The crypto trading space is being entered by major financial institutions, including Charles Schwab, Morgan Stanley, and Goldman Sachs, signaling their intent to engage with digital assets.
Within the past 48 hours, announcements were made by Charles Schwab, Goldman Sachs, and Morgan Stanley—three prominent financial institutions providing banking and investment services—regarding their intentions to introduce crypto trading services to their clients.
On May 1, it was stated by Charles Schwab CEO Rick Wurster during an appearance on Yahoo Finance’s podcast that spot crypto trading would be introduced by the institution within the next 12 months, starting with Bitcoin and Ethereum. These offerings are set to be incorporated into Schwab’s “thinkorswim” platform, which serves as the bank’s trading-oriented product suite.
During the Token2049 event held in Dubai this week, an announcement was made by Mathew McDermott, Goldman Sachs’ head of digital assets, expressing the firm’s intention to engage in tokenized treasury and money market fund trading, along with plans to enter the lending space.

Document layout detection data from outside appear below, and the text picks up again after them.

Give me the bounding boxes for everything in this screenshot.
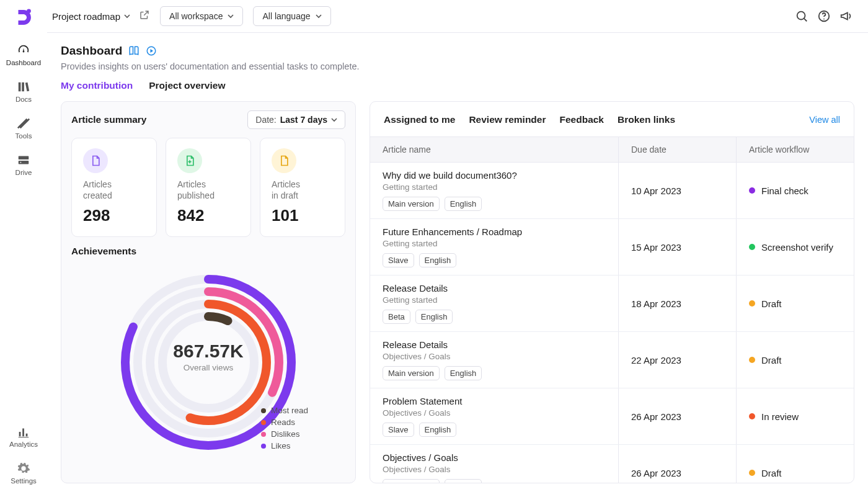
- achievements-chart: 867.57K Overall views Most read Reads Di…: [71, 257, 345, 455]
- status-dot-icon: [749, 187, 755, 194]
- due-date: 10 Apr 2023: [631, 170, 724, 211]
- tag: Beta: [383, 310, 410, 324]
- legend-label: Most read: [271, 406, 308, 415]
- table-row[interactable]: Why did we build document360? Getting st…: [370, 163, 854, 219]
- app-logo[interactable]: [12, 6, 35, 29]
- article-category: Getting started: [383, 295, 606, 305]
- stat-value: 101: [272, 206, 334, 225]
- legend-label: Dislikes: [271, 429, 300, 439]
- dashboard-tabs: My contribution Project overview: [61, 80, 854, 95]
- project-selector[interactable]: Project roadmap: [52, 11, 130, 22]
- sidebar-item-tools[interactable]: Tools: [0, 114, 47, 142]
- table-row[interactable]: Release Details Objectives / Goals Main …: [370, 332, 854, 388]
- chevron-down-icon: [228, 13, 234, 19]
- workflow-status: Screenshot verify: [749, 226, 841, 267]
- workspace-label: All workspace: [169, 11, 223, 21]
- legend-label: Likes: [271, 441, 291, 450]
- sidebar-label: Settings: [11, 477, 37, 485]
- article-title: Problem Statement: [383, 396, 606, 406]
- external-link-icon[interactable]: [139, 9, 150, 23]
- tag: English: [415, 310, 453, 324]
- svg-point-6: [823, 19, 825, 20]
- status-dot-icon: [749, 300, 755, 307]
- table-row[interactable]: Objectives / Goals Objectives / Goals Ma…: [370, 445, 854, 483]
- topbar: Project roadmap All workspace All langua…: [47, 0, 868, 33]
- due-date: 26 Apr 2023: [631, 396, 724, 437]
- article-summary-panel: Article summary Date: Last 7 days Articl…: [61, 101, 356, 483]
- article-category: Getting started: [383, 182, 606, 192]
- table-row[interactable]: Problem Statement Objectives / Goals Sla…: [370, 388, 854, 445]
- date-range-selector[interactable]: Date: Last 7 days: [247, 110, 345, 129]
- page-title: Dashboard: [61, 44, 122, 58]
- sidebar-label: Drive: [16, 169, 32, 176]
- tab-review-reminder[interactable]: Review reminder: [469, 114, 546, 125]
- svg-point-3: [20, 162, 22, 163]
- article-category: Getting started: [383, 239, 606, 248]
- due-date: 26 Apr 2023: [631, 452, 724, 483]
- tag: English: [445, 366, 482, 380]
- sidebar-item-drive[interactable]: Drive: [0, 151, 47, 179]
- tab-assigned-to-me[interactable]: Assigned to me: [384, 114, 455, 125]
- article-title: Future Enhancements / Roadmap: [383, 226, 606, 237]
- workspace-selector[interactable]: All workspace: [160, 6, 243, 26]
- status-dot-icon: [749, 413, 755, 419]
- col-workflow: Article workflow: [736, 137, 854, 162]
- tab-feedback[interactable]: Feedback: [559, 114, 604, 125]
- achievements-title: Achievements: [71, 246, 345, 257]
- search-icon[interactable]: [795, 9, 808, 23]
- tab-my-contribution[interactable]: My contribution: [61, 80, 133, 95]
- date-label: Date:: [255, 115, 276, 125]
- chart-center-label: Overall views: [173, 363, 243, 372]
- view-all-link[interactable]: View all: [809, 115, 840, 125]
- dashboard-header: Dashboard Provides insights on users' do…: [47, 33, 868, 95]
- sidebar-item-dashboard[interactable]: Dashboard: [0, 41, 47, 69]
- doc-plus-icon: [177, 148, 202, 173]
- table-body: Why did we build document360? Getting st…: [370, 163, 854, 483]
- legend-dot: [261, 432, 266, 437]
- stat-articles-draft: Articlesin draft 101: [260, 138, 345, 237]
- tab-broken-links[interactable]: Broken links: [618, 114, 675, 125]
- sidebar-label: Docs: [16, 96, 32, 103]
- svg-point-4: [797, 12, 805, 20]
- language-label: All language: [262, 11, 310, 21]
- book-icon[interactable]: [128, 45, 140, 56]
- tag: English: [419, 423, 457, 437]
- summary-title: Article summary: [71, 114, 146, 125]
- tab-project-overview[interactable]: Project overview: [149, 80, 225, 95]
- table-row[interactable]: Future Enhancements / Roadmap Getting st…: [370, 219, 854, 275]
- legend-dot: [261, 408, 266, 413]
- sidebar-item-docs[interactable]: Docs: [0, 78, 47, 105]
- sidebar: Dashboard Docs Tools Drive Analytics: [0, 0, 47, 497]
- gauge-icon: [17, 43, 30, 57]
- analytics-icon: [17, 425, 30, 439]
- svg-rect-1: [19, 156, 29, 160]
- svg-rect-2: [19, 161, 29, 164]
- article-category: Objectives / Goals: [383, 352, 606, 361]
- gear-icon: [17, 462, 30, 475]
- chevron-down-icon: [331, 117, 337, 123]
- table-row[interactable]: Release Details Getting started BetaEngl…: [370, 275, 854, 332]
- sidebar-item-analytics[interactable]: Analytics: [0, 423, 47, 450]
- play-circle-icon[interactable]: [146, 45, 157, 56]
- status-dot-icon: [749, 470, 755, 476]
- language-selector[interactable]: All language: [253, 6, 330, 26]
- chart-legend: Most read Reads Dislikes Likes: [261, 403, 308, 450]
- help-icon[interactable]: [817, 9, 831, 23]
- project-name: Project roadmap: [52, 11, 120, 22]
- sidebar-label: Analytics: [9, 441, 38, 448]
- stat-label: Articlesin draft: [272, 179, 334, 201]
- workflow-status: Draft: [749, 283, 841, 324]
- due-date: 15 Apr 2023: [631, 226, 724, 267]
- article-title: Release Details: [383, 283, 606, 293]
- legend-dot: [261, 420, 266, 425]
- tag: English: [445, 197, 482, 211]
- stat-label: Articlescreated: [83, 179, 145, 201]
- page-subtitle: Provides insights on users' documentatio…: [61, 61, 854, 71]
- workflow-status: Final check: [749, 170, 841, 211]
- chart-center-value: 867.57K: [173, 341, 243, 362]
- announce-icon[interactable]: [839, 9, 853, 23]
- doc-icon: [83, 148, 108, 173]
- stat-value: 842: [177, 206, 239, 225]
- sidebar-item-settings[interactable]: Settings: [0, 459, 47, 487]
- article-title: Objectives / Goals: [383, 452, 606, 463]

According to a Bloomberg report released yesterday, plans have also been made by Morgan Stanley to begin providing crypto services through its investment brokerage division, E-Trade, starting in 2026. These initiatives would represent the traditional broker’s initial entry into direct spot crypto trading, expanding beyond its existing offerings, which are currently limited to Bitcoin and Ethereum ETFs and futures trading.
Since the introduction of Bitcoin and Ethereum spot ETFs in the United States, institutional adoption of crypto has been significantly accelerated, and this pace has further intensified following the inauguration of a U.S. presidential administration openly supportive of cryptocurrency. Progress has been observed on both regulatory and commercial fronts, as leading entities within the country move swiftly to establish dominance in the market.
During the first quarter alone, ten significant crypto and DeFi cases were dismissed by the Securities and Exchange Commission (SEC), the White House hosted its inaugural official Crypto Summit, and the surge in institutional adoption of tokenized treasuries and bonds has ignited rapid growth in the real-world assets (RWA) sector.